Q: What is Andersen v. Stability AI about? A: A group of artists, including Sarah Andersen, sued AI companies (including Stability AI and Midjourney) alleging that the companies copied billions of copyrighted images without permission to train their generative models, and that the resulting models and outputs infringe the artists' copyrights.

Q: What did the court decide in August? A: Judge William Orrick denied the defendants' motion to dismiss the core copyright infringement claims, allowing those claims to proceed to discovery. Some other claims (e.g., unjust enrichment, breach of contract) were dismissed.

Q: Can an AI-generated work be copyrighted in the U.S.? A: Under current law, no — at least not without sufficient human authorship. The Supreme Court's March 2026 action in the Thaler matter reinforced the position that copyright protection requires a human author.

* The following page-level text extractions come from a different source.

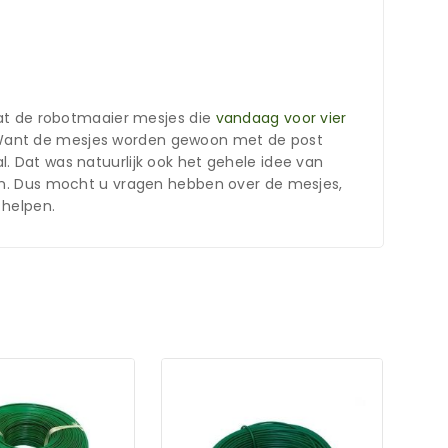
dat de robotmaaier mesjes die
vandaag voor vier
je. Want de mesjes worden gewoon met de post
 Dat was natuurlijk ook het gehele idee van
en. Dus mocht u vragen hebben over de mesjes,
 helpen.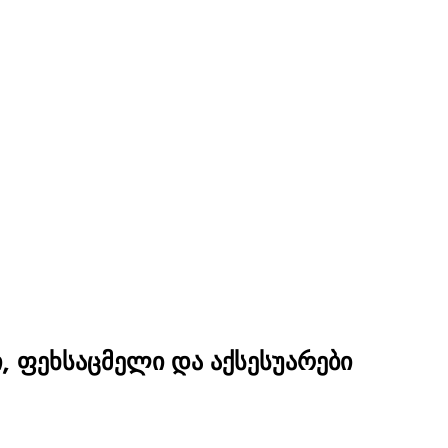
, ფეხსაცმელი და აქსესუარები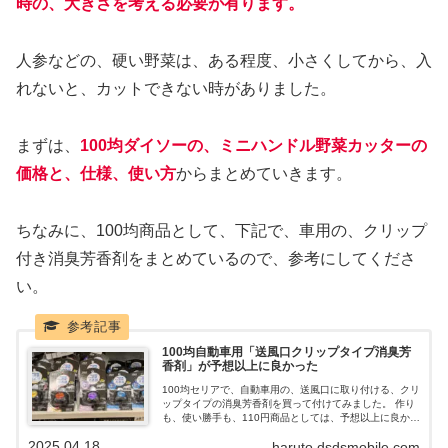
時の、大きさを考える必要が有ります。
人参などの、硬い野菜は、ある程度、小さくしてから、入
れないと、カットできない時がありました。
まずは、
100均ダイソーの、ミニハンドル野菜カッターの
価格と、仕様
、使い方
からまとめていきます。
ちなみに、100均商品として、下記で、車用の、クリップ
付き消臭芳香剤をまとめているので、参考にしてくださ
い。
100均自動車用「送風口クリップタイプ消臭芳
香剤」が予想以上に良かった
100均セリアで、自動車用の、送風口に取り付ける、クリ
ップタイプの消臭芳香剤を買って付けてみました。 作り
も、使い勝手も、110円商品としては、予想以上に良かっ
たので、概要をまとめていきます。 数種類の香りが売っ
2025.04.18
haruto.dsdsmobile.com
ているので、今後、いろいろな香りを使ってみて、No1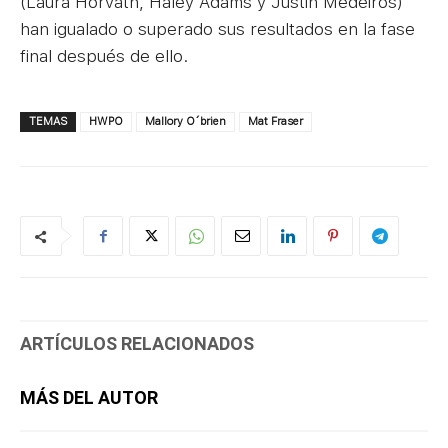
(Laura Horvath, Haley Adams y Justin Medeiros)
han igualado o superado sus resultados en la fase
final después de ello.
TEMAS
HWPO
Mallory O´brien
Mat Fraser
ARTÍCULOS RELACIONADOS
MÁS DEL AUTOR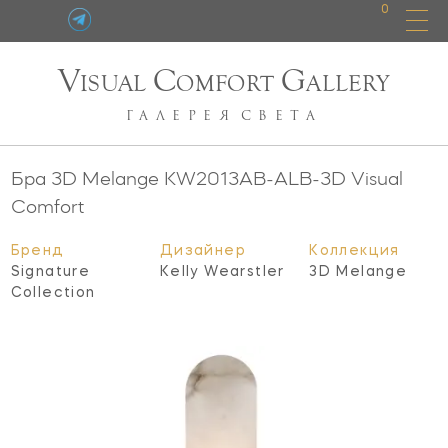
0
V
C
G
ISUAL
OMFORT
ALLERY
ГАЛЕРЕЯ
СВЕТА
Бра 3D Melange
KW2013AB-ALB-3D
Visual
Comfort
Бренд
Дизайнер
Коллекция
Signature
Kelly Wearstler
3D Melange
Collection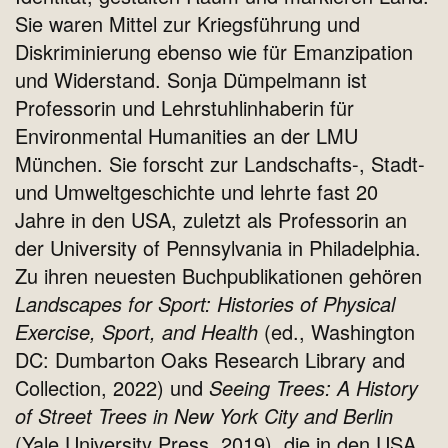
Sie waren Mittel zur Kriegsführung und
Diskriminierung ebenso wie für Emanzipation
und Widerstand. Sonja Dümpelmann ist
Professorin und Lehrstuhlinhaberin für
Environmental Humanities an der LMU
München. Sie forscht zur Landschafts-, Stadt-
und Umweltgeschichte und lehrte fast 20
Jahre in den USA, zuletzt als Professorin an
der University of Pennsylvania in Philadelphia.
Zu ihren neuesten Buchpublikationen gehören
Landscapes for Sport: Histories of Physical
Exercise, Sport, and Health
(ed., Washington
DC: Dumbarton Oaks Research Library and
Collection, 2022) und
Seeing Trees: A History
of Street Trees in New York City and Berlin
(Yale University Press, 2019), die in den USA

Q: What are the "Model Theory" and the "Distribution Theory"? A: They are two legal theories advanced by the artists. The Model Theory holds that the AI model itself is an infringing copy of the training works. The Distribution Theory holds that distributing the model is tantamount to distributing those underlying copyrighted works.

Q: What does this mean for software companies and AI developers? A: Two main consequences. First, they may need to rethink how training datasets are sourced and licensed if courts find unlicensed training to be infringing. Second, they may need to design systems that incorporate meaningful human authorship if they want the outputs to be eligible for copyright protection.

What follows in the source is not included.